Vale Atrai Investidores

Na mídia especializada é divulgada uma notícia que interessa ao Pará e aos paraenses, natos ou não.

Diz ela - a mídia especializada - que a Vale tenta atrair investidores de regiões com forte crescimento econômico, como Oriente Médio e Ásia. A fonte é o diretor financeiro da empresa, Fábio Barbosa.


- Queremos aumentar a base de investidores, diversificar... elevar o nosso perfil em outras regiões nas quais se observa maior crescimento das economias e onde empresas como a Vale podem ser interessantes.

Foi o que disse ele no Rio.
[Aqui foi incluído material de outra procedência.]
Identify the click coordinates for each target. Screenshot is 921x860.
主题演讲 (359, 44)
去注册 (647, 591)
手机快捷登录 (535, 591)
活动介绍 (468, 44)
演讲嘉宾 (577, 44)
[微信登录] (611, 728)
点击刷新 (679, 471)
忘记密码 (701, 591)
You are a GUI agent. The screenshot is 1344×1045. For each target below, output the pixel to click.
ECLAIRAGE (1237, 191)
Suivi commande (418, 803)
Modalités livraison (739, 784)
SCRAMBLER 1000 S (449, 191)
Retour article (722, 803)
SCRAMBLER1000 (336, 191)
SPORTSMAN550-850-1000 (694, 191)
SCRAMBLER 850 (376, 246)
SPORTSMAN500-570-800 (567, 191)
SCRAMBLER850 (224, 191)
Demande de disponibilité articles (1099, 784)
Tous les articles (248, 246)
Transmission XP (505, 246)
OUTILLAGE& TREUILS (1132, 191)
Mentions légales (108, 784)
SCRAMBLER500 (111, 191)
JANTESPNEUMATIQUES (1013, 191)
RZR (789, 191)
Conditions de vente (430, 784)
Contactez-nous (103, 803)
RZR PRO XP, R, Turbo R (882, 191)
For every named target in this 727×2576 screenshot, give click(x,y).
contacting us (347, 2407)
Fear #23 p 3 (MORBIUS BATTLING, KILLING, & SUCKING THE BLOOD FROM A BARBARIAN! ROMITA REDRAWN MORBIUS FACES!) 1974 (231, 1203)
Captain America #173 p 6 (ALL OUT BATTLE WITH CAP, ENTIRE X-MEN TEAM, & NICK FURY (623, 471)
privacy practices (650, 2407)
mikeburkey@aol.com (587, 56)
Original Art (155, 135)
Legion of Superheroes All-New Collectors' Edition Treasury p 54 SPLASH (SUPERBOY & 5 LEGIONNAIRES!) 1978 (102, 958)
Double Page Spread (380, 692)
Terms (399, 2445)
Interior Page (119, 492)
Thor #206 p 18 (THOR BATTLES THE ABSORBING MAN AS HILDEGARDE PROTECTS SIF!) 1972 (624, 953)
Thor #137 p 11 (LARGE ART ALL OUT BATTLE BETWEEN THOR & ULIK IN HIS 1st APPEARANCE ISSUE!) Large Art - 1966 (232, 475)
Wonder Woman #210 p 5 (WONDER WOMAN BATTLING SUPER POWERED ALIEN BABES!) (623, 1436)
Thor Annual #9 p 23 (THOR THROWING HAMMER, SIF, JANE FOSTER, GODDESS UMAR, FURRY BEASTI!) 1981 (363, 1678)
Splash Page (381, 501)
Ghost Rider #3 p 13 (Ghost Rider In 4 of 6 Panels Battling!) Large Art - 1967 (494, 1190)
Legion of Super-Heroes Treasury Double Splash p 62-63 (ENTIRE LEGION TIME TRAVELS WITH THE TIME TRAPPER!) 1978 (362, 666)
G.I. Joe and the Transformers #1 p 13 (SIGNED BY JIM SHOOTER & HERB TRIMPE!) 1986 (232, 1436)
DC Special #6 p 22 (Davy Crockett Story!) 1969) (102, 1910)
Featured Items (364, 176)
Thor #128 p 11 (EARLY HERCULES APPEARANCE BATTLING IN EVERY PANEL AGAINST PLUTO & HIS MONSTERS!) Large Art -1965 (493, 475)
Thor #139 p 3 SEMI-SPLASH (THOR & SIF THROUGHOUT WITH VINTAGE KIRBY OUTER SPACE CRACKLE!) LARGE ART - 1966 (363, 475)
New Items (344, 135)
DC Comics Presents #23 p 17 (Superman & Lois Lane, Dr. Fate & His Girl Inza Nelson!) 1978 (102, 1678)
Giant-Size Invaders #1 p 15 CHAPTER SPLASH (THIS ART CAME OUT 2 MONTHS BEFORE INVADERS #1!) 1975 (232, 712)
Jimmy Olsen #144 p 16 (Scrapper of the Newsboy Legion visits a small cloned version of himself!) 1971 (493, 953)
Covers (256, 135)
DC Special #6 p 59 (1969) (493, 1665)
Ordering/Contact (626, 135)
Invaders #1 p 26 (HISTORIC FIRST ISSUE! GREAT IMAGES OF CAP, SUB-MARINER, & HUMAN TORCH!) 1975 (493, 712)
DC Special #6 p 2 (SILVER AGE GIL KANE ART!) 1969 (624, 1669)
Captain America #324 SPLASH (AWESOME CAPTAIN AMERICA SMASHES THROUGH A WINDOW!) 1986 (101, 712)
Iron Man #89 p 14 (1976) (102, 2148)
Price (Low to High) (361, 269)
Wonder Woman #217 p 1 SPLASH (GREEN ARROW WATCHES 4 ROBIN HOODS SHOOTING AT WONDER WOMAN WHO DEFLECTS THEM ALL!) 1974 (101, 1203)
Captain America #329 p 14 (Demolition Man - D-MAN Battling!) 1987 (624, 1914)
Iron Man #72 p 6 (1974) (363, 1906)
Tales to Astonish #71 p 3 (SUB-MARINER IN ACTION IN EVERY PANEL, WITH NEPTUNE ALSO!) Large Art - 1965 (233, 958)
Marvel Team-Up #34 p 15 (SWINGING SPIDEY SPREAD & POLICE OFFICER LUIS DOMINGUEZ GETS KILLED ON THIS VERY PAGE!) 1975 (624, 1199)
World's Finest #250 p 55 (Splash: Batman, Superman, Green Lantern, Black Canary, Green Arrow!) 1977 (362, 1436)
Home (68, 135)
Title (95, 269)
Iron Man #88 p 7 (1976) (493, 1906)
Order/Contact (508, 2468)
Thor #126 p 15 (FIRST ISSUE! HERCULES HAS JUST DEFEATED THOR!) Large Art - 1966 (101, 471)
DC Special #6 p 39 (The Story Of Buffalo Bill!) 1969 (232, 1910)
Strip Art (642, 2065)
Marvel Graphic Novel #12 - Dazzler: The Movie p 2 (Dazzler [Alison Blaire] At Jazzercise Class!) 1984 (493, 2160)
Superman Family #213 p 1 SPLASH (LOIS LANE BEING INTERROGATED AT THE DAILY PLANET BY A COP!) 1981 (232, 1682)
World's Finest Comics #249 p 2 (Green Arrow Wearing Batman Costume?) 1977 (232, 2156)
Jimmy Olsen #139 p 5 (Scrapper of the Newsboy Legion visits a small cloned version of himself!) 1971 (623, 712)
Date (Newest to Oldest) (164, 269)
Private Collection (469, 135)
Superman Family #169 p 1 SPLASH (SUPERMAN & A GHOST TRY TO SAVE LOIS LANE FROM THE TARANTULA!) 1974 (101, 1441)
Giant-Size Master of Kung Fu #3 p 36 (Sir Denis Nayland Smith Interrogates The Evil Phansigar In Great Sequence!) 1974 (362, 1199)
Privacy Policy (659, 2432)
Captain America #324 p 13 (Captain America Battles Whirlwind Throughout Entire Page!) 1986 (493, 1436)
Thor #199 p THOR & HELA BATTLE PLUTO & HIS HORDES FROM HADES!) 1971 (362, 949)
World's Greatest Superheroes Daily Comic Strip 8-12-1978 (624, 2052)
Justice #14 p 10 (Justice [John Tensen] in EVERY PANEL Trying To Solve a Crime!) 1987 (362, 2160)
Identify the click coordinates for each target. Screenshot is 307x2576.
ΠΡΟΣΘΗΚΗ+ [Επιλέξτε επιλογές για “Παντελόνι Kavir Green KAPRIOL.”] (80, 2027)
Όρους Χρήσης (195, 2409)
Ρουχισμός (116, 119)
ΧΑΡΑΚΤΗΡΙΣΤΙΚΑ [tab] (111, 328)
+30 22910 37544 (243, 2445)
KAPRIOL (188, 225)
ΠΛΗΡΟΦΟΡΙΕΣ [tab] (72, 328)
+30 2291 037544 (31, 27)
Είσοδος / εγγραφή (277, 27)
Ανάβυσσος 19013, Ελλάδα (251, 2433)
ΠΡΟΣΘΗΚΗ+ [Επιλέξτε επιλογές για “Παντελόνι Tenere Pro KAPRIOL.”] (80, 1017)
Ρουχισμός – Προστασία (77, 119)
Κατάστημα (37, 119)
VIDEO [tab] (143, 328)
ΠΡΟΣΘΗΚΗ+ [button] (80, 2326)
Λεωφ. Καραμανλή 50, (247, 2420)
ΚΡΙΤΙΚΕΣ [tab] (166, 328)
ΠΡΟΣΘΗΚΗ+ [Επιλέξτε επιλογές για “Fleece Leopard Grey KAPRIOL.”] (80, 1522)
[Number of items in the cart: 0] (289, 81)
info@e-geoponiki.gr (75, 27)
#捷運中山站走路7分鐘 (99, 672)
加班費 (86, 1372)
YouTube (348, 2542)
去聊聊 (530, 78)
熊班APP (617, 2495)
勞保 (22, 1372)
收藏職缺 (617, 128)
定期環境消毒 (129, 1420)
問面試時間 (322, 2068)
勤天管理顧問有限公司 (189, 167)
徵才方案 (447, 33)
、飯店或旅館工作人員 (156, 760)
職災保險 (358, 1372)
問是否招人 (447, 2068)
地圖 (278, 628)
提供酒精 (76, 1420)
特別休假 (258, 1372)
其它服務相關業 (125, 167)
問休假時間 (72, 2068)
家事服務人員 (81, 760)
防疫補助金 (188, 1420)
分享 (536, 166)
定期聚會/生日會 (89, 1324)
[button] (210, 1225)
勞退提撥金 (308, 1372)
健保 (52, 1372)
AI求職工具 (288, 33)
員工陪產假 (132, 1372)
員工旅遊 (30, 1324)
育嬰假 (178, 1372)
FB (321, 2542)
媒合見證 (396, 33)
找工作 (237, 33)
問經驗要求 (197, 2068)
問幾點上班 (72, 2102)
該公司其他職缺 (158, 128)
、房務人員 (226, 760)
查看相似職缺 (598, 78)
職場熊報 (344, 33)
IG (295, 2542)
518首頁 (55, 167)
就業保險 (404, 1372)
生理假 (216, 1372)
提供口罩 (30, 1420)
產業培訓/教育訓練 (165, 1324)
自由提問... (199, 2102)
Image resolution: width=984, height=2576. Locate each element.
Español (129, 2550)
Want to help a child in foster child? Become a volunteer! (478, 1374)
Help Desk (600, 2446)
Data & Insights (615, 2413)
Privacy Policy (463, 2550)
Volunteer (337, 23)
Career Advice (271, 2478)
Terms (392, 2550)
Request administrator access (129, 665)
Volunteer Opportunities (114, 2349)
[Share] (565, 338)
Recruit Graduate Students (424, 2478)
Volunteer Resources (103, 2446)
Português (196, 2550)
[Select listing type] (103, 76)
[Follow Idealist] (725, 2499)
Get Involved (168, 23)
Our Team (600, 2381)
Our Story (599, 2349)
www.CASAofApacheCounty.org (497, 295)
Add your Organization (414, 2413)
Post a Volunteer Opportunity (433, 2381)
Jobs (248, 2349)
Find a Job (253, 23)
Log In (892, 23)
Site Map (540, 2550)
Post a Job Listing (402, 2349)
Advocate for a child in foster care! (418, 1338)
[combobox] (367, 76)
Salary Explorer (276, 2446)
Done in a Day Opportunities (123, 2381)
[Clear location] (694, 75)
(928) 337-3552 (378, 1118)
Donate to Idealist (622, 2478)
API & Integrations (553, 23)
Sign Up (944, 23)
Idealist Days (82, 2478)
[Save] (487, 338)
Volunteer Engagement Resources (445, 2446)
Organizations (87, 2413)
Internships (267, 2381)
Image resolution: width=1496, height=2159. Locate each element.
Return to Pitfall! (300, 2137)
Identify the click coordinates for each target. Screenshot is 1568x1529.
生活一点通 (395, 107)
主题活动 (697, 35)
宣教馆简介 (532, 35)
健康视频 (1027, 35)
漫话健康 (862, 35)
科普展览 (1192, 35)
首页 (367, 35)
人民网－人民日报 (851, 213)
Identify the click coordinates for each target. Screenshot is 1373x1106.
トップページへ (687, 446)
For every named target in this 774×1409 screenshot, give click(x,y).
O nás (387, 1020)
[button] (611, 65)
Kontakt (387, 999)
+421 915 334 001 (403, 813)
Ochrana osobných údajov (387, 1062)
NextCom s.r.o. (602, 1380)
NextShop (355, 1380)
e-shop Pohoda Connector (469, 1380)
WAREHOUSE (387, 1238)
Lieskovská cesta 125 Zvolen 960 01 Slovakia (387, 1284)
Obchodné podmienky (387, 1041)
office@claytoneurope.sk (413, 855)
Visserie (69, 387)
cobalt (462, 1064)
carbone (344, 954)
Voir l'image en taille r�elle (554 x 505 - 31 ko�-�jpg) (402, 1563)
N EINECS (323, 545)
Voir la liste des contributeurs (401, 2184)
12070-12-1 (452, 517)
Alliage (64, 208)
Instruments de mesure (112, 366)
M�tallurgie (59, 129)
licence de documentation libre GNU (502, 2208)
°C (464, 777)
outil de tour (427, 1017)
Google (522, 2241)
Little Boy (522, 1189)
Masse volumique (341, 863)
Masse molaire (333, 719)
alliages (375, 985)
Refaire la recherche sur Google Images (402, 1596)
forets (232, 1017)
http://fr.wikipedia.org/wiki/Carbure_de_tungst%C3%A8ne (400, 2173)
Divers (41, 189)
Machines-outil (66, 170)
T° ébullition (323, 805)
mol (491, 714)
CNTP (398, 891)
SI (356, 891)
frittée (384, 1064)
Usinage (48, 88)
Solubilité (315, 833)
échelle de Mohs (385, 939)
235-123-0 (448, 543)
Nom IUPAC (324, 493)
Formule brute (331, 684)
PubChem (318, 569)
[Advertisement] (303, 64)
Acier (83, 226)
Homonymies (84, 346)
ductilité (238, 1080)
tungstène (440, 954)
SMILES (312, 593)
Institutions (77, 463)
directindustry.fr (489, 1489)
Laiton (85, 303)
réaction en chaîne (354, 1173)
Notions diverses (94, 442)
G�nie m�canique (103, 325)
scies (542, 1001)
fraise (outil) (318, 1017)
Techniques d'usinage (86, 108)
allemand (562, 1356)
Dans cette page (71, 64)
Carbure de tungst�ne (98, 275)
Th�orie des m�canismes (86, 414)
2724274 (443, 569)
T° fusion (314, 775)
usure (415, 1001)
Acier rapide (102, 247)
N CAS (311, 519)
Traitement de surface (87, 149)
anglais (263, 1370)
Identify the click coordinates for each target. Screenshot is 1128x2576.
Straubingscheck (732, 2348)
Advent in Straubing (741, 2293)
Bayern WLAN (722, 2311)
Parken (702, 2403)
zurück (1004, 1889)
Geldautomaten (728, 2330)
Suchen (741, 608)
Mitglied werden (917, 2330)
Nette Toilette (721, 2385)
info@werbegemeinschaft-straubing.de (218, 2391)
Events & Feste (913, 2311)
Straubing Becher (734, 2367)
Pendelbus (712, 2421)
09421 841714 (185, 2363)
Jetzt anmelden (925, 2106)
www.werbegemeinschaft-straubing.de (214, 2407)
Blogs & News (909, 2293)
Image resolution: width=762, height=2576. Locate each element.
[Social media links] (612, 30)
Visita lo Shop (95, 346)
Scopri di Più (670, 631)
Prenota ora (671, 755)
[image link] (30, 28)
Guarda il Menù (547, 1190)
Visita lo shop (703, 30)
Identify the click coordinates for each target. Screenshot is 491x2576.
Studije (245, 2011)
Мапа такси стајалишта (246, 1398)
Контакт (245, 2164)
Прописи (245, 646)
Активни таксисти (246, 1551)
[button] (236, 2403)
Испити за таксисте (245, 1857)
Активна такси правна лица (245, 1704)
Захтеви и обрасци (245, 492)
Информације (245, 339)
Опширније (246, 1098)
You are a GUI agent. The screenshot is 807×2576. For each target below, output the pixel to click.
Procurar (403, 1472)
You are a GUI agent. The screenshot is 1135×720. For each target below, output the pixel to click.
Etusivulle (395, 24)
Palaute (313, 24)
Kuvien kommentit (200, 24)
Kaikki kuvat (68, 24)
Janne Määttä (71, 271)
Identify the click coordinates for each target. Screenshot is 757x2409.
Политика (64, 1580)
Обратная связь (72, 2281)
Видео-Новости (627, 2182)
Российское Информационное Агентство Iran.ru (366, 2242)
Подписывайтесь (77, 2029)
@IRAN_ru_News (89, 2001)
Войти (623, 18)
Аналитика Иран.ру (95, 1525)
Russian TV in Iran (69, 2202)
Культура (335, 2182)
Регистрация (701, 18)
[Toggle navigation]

Aqui no Pará, onde a Vale tem boa parte de suas operações, não é cenário para esse tipo de coisa. E também não é coisa para o noticiário local. Não entra na pauta, onde só cabe press releases.


Estão na mira o fundo soberano Qatar Investment Authority, mas também outras arcas como Emirados Árabes (Abu Dhabi), Kuweit e China, onde a Vale apresentou seu programa de investimentos e a receptividade foi muito boa. Se o faro dela é bom, o tempo dirá, mas a aposta é que há geração de riquezas no mundo, em particular na Ásia e no Oriente Médio, e temos uma empresa que representa excelente oportunidade de investimento.


Quando o tema foi a compra da mineradora anglo-suíça Xstrata, Barbosa desconversou: o mercado sabe diferenciar empresas, a crise torna o mundo mais restritivo em geral, para qualquer operação, mas cada caso é um caso, cada empresa é um caso. Nesse caso ele falaria com as costas bem quentes, pois a Vale já teria US$ 50 bilhões de financiamento para essa compra. Por essa - e por outras tantas - o plano de investimentos da Vale não vai ser alterado pela crise e a relação de oferta e demanda atual, bastante apertada, continuará estimulando o setor mineral.

E nós com isso?

Tudo a ver.

Sempre que era questionada sobre investimentos no Estado, inclusive na verticalização de seus próprios produtos - alumínio, por exemplo - a Vale saía pela tangente, com o seguinte lero: ela não pode concorrer com seus clientes.

Como não pode concorrer, pode ser sócia, parece ser a lição a extrair desse movimento.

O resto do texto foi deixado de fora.